What makes R infuriating is most of the complexity and gotchas aren't inherent to the problem.

So you learn Clojure and you inevitably meet the collections. And it takes like 5 minutes to tell you how to map and how to reduce and then the lecture ends with "and it just works". And in fact it does just work.

Then you learn functional R and the first five minutes are the same as the Clojure experience. Then the slow motion train wreck starts and "And R likes mapping so much, we have nine microscopically different apply statements for list and tables and they input some things and output other things and if you pick the wrong one the failure looks like the Trinity nuclear test but more impressive". Every R language lecture is like that, five minutes of how real languages do it, then the rest of the 45 minutes is endless pitfalls and accidents. Its like a 45 minute long fever dream or nightmare "... and if you accidentally tapply, table apply, to a list, then it coerces the input to ..." and drift back to Cthulhu, or maybe away from, whatever.

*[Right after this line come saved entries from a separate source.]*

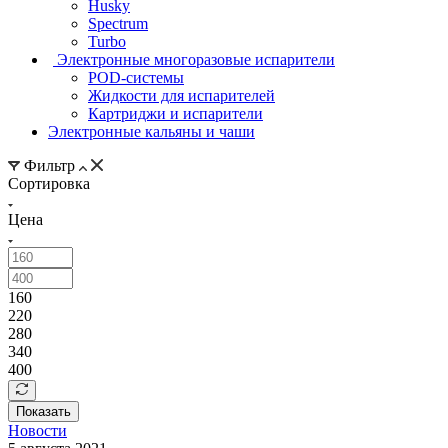
Husky
Spectrum
Turbo
Электронные многоразовые испарители
POD-системы
Жидкости для испарителей
Картриджи и испарители
Электронные кальяны и чаши
Фильтр
Сортировка
Цена
160
220
280
340
400
Показать
Новости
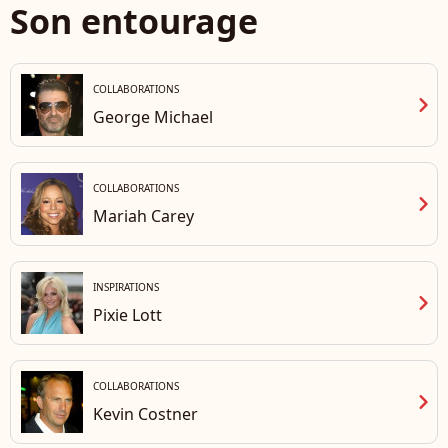
Son entourage
COLLABORATIONS
chevron_right
George Michael
COLLABORATIONS
chevron_right
Mariah Carey
INSPIRATIONS
chevron_right
Pixie Lott
COLLABORATIONS
chevron_right
Kevin Costner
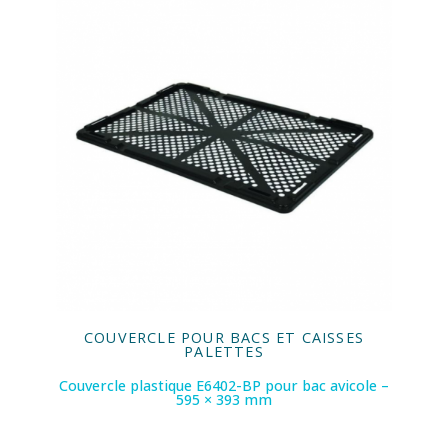
COUVERCLE POUR BACS ET CAISSES
PALETTES
Couvercle plastique E6402-BP pour bac avicole –
595 × 393 mm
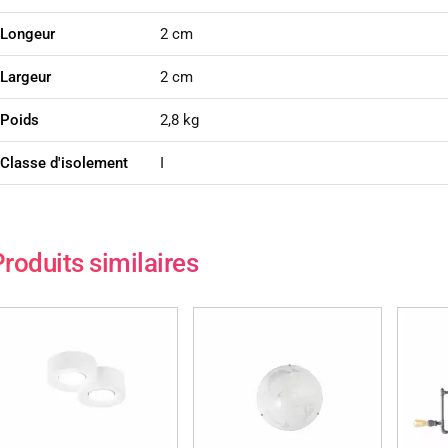
Longeur
2 cm
Largeur
2 cm
Poids
2,8 kg
Classe d'isolement
I
roduits similaires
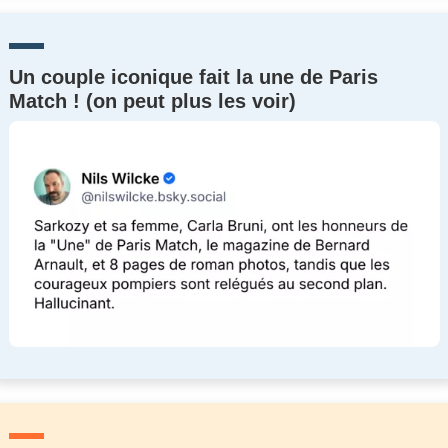
Un couple iconique fait la une de Paris
Match ! (on peut plus les voir)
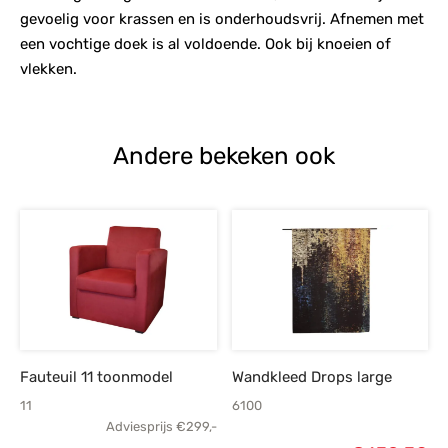
gevoelig voor krassen en is onderhoudsvrij. Afnemen met
een vochtige doek is al voldoende. Ook bij knoeien of
vlekken.
Andere bekeken ook
Fauteuil 11 toonmodel
Wandkleed Drops large
11
6100
Adviesprijs
€
299,-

Pragmatically if you teach R as a statistical analysis language what looks weird often enough turns out to be super convenient. But if you try to teach and learn R as a general purpose computational language, you wonder if its a joke and nobody would actually use Intercal or BF to run analysis, would they?

Its a very powerful system in spite of the language. Think of PC hardware architecture going back to the old XT days, its sinfully ugly, but its quite capable. R is no PDP-11 or VAX, thats for sure.

Factor is one of the worst thing of R-world. I don't recall ever needing factors, yet they creep in with many functions (read.csv, cut).

Btw there's a nice readr package (from Hadleyverse) that has a read_csv method that does away with factors by default.

You should use factor for data cleaning and verification.

So you have "sex" on the questionnaire, and factor will very quickly identify contamination such as "often", "not yet", various mis-spellings, etc.

How would you represent categorical data then? R's primary use case isn't text processing. And HW isn't always right.
As character, for instance (in particular, they can do everything factors can do when used in conjunction with `unique`, and sorted factors can be represented as a conjunction of characters and numerics). Factors work better, but only barely. In particular, they are nowadays not any more efficient than using character (!). They used to be, which is why they are liberally used everywhere in R’s base libraries.
"In particular, they are nowadays not any more efficient than using character"

How could a comparison of two strings of unknown size be as efficient as comparing two integers? I'm curious to learn something new.

R uses a global string cache so any string comparison is just comparing two pointers.
You will (inevitably?) run into factors when importing data from SPSS files... sure, you can discard them upon reading... but are you sure you don't want access to the value labels in the future?
Factors are weird because no other language has anything like it, but they are actually a quite clever way to group data. It just takes a while to get used to them.
I actually use factors a fair amount, and having factor-like data shoved into numeric values gets you to some bad places statistically.
You must not do a lot of regression with categorical data, then. I use commands like `lm(y ~ (x1 + x2) * factor_variable, data = d)` and `xyplot(y ~ x1 | factor_1, groups = factor_2, data = d)` all the time.
Those also work just fine with strings.
Via an implicit call to factor, right?
Factors are great, and surprisingly powerful even outside of statistical computing. With that being said, I prefer to create them on purpose rather than having read.csv attempting to be helpful.
A factor already is a vector of numeric values, which happen to have names.